Pouco depois outro golpe:
Perde um filho assassinado!
Seu coração até hoje
Segue triste, machucado,
Para Dilvana esse é
O seu fardo mais pesado.
Sua garra, sua força,
É de se impressionar.
Não se dobrou, resistiu,
Conseguiu se levantar.
Assim, lá em Colatina
Decidiu recomeçar!
Agora com quatro filhos
Novo caminho traçou:
Buscou sua independência,
Do desamor se afastou
Com autoestima e amor-próprio
Dilvana se empoderou.
Num programa do governo
De política social,
Conquistou sua casinha
O que lhe deu, afinal,
Um pouco de segurança
Nesse mundo desigual.
Driblando as dificuldades
Ouviu da mãe sugestão
E decidiu que iria
Com ela para o lixão
Catar pra sobreviver
Era uma digna opção.
Então, a sua labuta
Agora era dividida.
Trabalhava de doméstica
E à noite uma outra lida:
Procurar entre os dejetos
Objetos e comida.
Como ela nos contou
Foi uma grande aventura,
Por necessidade imensa
Da realidade dura,
Mas dali tirou sustento,
Uma nova vida e cura.
Seus filhos e seus sobrinhos
Dali foram sustentados.
Os alimentos e as roupas
Do lixão foram catados,
E ainda tinha “a peleja”
Com uns urubus malvados!
Dilvana contou que às vezes
Um duelo ela travava
Ao pegar um objeto
Um urubu se achegava
Puxando do outro lado
E ainda lhe bicava!
Até que um dia, enfim,
Houve a oportunidade
De organizar essa luta
Por meio de uma entidade,
De uma associação
Fundada em sua cidade.
Ali a nossa heroína,
Pela sua experiência,
Ajudou na fundação,
Demonstrando inteligência.
Hoje é uma liderança,
Exemplo nessa vivência.
Superando preconceitos
Numa ação coletiva
A ASCCOR¹, essa entidade,
De maneira muito ativa
Sustenta várias famílias
Com a coleta seletiva.
¹Associação de Catadores Colatinense de Materiais Recicláveis
A história da entidade
E a sua história de vida
Dilvana conta em palestras,
De forma comprometida.
“Doutora da Reciclagem”,
Hoje assim é conhecida!
Um espírito elevado,
Muita força interior.
Fez da fé seu alicerce,
Não se entregou à dor.
É mesmo uma heroína,
Inspiração de valor!
É a representação
Da mulher que se refaz,
É a cara de um Brasil
Que batalha, vai atrás,
E com oportunidade
Deixa a miséria pra trás!
Por tudo viva à Dilvana
Que nos deu inspiração,
Nos emocionou muito
Com sua superação.
Viva a força da poesia
Que conecta o coração!
Autoria: Julie Oliveira e Rouxinol do Rinaré
FIM
Personagem
Dilvana Silva Santos passou por muitas dificuldades para criar seus filhos, mudando constantemente de cidade.

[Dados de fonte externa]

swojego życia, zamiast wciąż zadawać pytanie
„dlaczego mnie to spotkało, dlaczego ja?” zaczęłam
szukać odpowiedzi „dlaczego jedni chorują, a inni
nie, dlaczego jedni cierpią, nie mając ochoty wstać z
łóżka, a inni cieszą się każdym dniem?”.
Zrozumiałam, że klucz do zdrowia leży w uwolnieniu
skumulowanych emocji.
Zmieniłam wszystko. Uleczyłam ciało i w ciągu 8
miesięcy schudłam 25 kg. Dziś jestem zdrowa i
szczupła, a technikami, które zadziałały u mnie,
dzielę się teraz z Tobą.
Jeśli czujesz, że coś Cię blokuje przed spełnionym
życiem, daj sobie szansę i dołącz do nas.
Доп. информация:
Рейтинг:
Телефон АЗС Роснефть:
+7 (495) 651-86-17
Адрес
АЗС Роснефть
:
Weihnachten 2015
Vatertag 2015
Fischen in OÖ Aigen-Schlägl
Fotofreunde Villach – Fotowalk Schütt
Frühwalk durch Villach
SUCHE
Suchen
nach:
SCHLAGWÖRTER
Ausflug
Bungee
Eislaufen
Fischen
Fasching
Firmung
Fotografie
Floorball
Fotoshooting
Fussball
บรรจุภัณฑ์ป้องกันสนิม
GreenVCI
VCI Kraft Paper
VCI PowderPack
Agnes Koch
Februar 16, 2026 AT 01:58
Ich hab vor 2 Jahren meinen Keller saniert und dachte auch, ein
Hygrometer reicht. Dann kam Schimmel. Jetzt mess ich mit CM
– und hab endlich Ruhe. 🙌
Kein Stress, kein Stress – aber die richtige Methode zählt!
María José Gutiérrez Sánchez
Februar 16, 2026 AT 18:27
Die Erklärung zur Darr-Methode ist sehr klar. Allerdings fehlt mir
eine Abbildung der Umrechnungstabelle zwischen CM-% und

Sua vida tomou novo rumo quando voltou para perto de sua mãe Maria de Lurdes, em Colatina (ES). Juntas, passaram do trabalho de coleta num lixão aberto à organização solidária pela Associação Colatinense de Materiais Recicláveis (ASCCOR), que vem implementando a coleta seletiva e a educação ambiental em bairros da cidade.